Aim of the task:
Please copy the data below exactly; none of the pictures in it belong in the copy.

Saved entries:
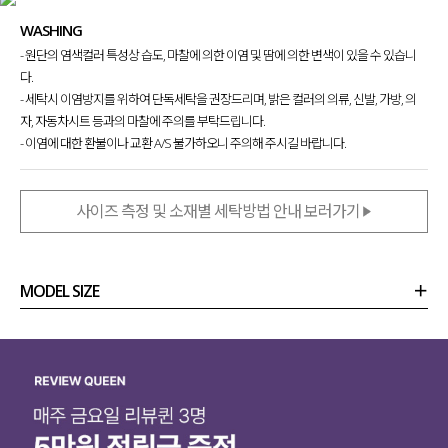
WASHING
- 원단의 염색컬러 특성상 습도, 마찰에 의한 이염 및 땀에 의한 변색이 있을 수 있습니
다.
- 세탁시 이염방지를 위하여 단독세탁을 권장드리며, 밝은 컬러의 의류, 신발, 가방, 의
자, 자동차시트 등과의 마찰에 주의를 부탁드립니다.
- 이염에 대한 환불이나 교환 A/S 불가하오니 주의해 주시길 바랍니다.
사이즈 측정 및 소재별 세탁방법 안내 보러가기
MODEL SIZE
상품정보
사이즈
코디템
리뷰 (
0
)
문의 (22)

Exercise answer:
WASHING
- 원단의 염색컬러 특성상 습도, 마찰에 의한 이염 및 땀에 의한 변색이 있을 수 있습니
다.
- 세탁시 이염방지를 위하여 단독세탁을 권장드리며, 밝은 컬러의 의류, 신발, 가방, 의
자, 자동차시트 등과의 마찰에 주의를 부탁드립니다.
- 이염에 대한 환불이나 교환 A/S 불가하오니 주의해 주시길 바랍니다.
사이즈 측정 및 소재별 세탁방법 안내 보러가기
MODEL SIZE
상품정보
사이즈
코디템
리뷰 (
0
)
문의 (22)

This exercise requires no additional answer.